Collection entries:
....

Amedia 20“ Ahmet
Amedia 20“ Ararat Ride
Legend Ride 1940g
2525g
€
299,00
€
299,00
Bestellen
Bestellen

....

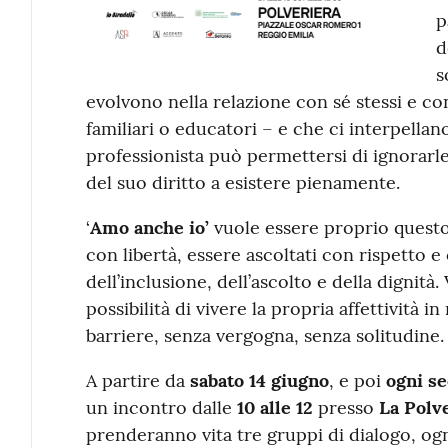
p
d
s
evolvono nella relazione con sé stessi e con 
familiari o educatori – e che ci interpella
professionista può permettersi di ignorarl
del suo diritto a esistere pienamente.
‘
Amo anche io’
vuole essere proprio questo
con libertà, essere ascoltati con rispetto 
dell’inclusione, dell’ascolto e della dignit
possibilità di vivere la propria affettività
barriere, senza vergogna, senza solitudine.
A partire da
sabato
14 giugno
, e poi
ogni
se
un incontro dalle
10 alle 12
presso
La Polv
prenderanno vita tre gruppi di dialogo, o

....

**YOUR INSTRUCTIONS:** Each line of the entries above that includes the string "Ride" should be copied out.

**REPLY:**
Amedia 20“ Ararat Ride
Legend Ride 1940g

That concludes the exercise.